Cuan Gede di Balik Menjamurnya Bisnis Fried Chicken Gerobakan

Anisa Indraini - detikFinance
Kamis, 09 Sep 2021 08:15 WIB
Jakarta -

Pandemi COVID-19 telah membuat banyak orang kehilangan pekerjaan. Kalau sudah begitu jangan menyerah, masih ada cara lain untuk mendapat penghasilan seperti dengan menjalankan bisnis.

Salah satu bisnis waralaba atau kemitraan bidang kuliner yang mampu bertahan dan masih superior di tengah gempuran pandemi, yakni bisnis ayam goreng tepung atau fried chicken. Bisnis itu memiliki peluang yang sangat menjanjikan.

"Fried chicken itu kan ayam, nasi sama ayam itu nggak pernah bosen. Kita pagi makan ayam, siang makan ayam, malam makan ayam, itu bisa. Jadi artinya konsumsinya tidak kenal waktu," kata Pakar Marketing dan Managing Partner Inventure, Yuswohady dalam program d'Mentor detikcom, Rabu (8/9/2021).

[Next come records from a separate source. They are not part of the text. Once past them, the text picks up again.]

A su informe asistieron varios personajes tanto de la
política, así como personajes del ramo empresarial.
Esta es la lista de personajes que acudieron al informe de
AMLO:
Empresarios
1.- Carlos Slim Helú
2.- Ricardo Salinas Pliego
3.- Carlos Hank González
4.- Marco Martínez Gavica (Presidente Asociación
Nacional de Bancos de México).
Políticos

"Tradisi makan ayam sudah mendarah daging sehingga marketnya sudah terbentuk. Jadi pemainnya banyak pun itu market-nya akan tetap tidak ada habisnya. Itu lah kenapa ayam prospeknya menjadi sangat bagus," tambahnya.

Yuswohady menjelaskan format fried chicken gerobakan lebih diminati di masa pandemi COVID-19. Pasalnya hal itu sangat dekat dengan konsumen yang malas bepergian di kondisi seperti saat ini.

"Karena kita nggak bisa keluar rumah maka kita ambil channel yang terdekat. Nah gerobakan ini kan dia menyebar bisa ke kampung-kampung segala macam, jadi secara channel lebih dimaui oleh pelanggan" imbuhnya.

Dia menyebut masyarakat yang baru ingin memulai bisnis fried chicken gerobakan tidak perlu takut dengan kompetitor yang sudah besar. Dari sisi target segmen bisa dibedakan dan cari lah lokasi yang belum banyak ditemukan ayam tepung tersebut.

"Kalau ayam kan yang top of mind KFC, McD, tetapi kan mereka segmennya tertentu. Jadi jangan takut dengan pemain besar, teman-teman masih punya peluang karena marketnya besar dan segmennya ada. Jadi harus lihat segmen, jangan kita jualan ayam dekat yang raksasa, justru kita ambil yang lokasi jauh dari dia dan segmennya kita ambil yang lebih bawah," jelasnya.

Saking menjanjikannya, Yuswohady menilai bisnis makanan seperti fried chicken gerobakan bisa memiliki keuntungan hingga dua kali lipat dibanding bisnis lainnya. Meskipun, diperlukan kesabaran yang ekstra.

"Secara umum memang makanan itu kan tinggi sekali, bisa dua kali lipat. Tapi ribetnya juga minta ampun makanya teman-teman yang bergerak di kuliner mereka ngaku marginnya gede tapi kalau dikatakan 'wah enak banget', itu juga dia agak keberatan karena effort-nya juga luar biasa," imbuhnya.